Not so long ago, I celebrated the joys of journaling and the "superpowers" it can provide. But much like my previous attempts at blogging, I have to admit that things have gone downhill. I still journal, but it has become purely functional - a rare record of rather significant moments rather than a consistent practice.

For the last year or two, I haven't been able to shake one specific thought: can I journal in public? After all, that’s essentially what blogging is. Of course, there are limits to what I can share. Some things are simply too personal. But the idea stays. The reasoning is simple. My journaling habits have failed twice over the last decade for the same reason. I kept slipping into the same repetitive patterns over and over again.

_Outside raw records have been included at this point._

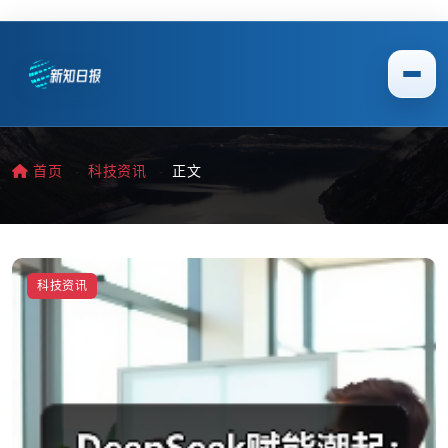
首页
科技资讯
正文
科技资讯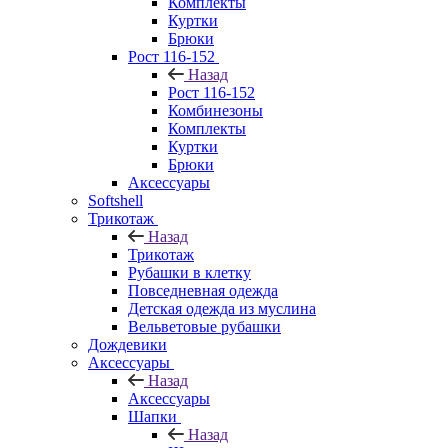
Комплекты
Куртки
Брюки
Рост 116-152
Назад
Рост 116-152
Комбинезоны
Комплекты
Куртки
Брюки
Аксессуары
Softshell
Трикотаж
Назад
Трикотаж
Рубашки в клетку
Повседневная одежда
Детская одежда из муслина
Вельветовые рубашки
Дождевики
Аксессуары
Назад
Аксессуары
Шапки
Назад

How do I test the waters? The answer is simple. Just write more and hit publish. But that’s exactly where the doubts creep in. No matter how hard I try, I struggle to produce those grand posts, the kind I love to read. Being an avid reader doesn't automatically make one a good writer. And, as much as I hate to admit it, my thinking process isn't always crystal clear.

Which makes me think, that perhaps my goal has always been wrong. If my goal is a perfect blog post, I'm never going to write it. Couple weeks ago I have already deleted some blog posts I considered too naive. And if I would apply the same filter, the whole blog can be gone.

That sets the perfect setup for the resolution - what is actually my goal? If I am going to work with what I’ve been given, I might as well accept that my "naive" thinking and messy process are all I have. That isn't a goal. It's a constraint.

If I want to break the cycle of failing habits, I have to stop waiting for grand things to come. Even though I’m not writing this for any particular audience, I have to move forward anyway. To test this, I'm going to commit to publishing twelve posts over the course of next year. One post per month. It's not about being perfect; it's about staying in the game.

That's where my journaling in public starts.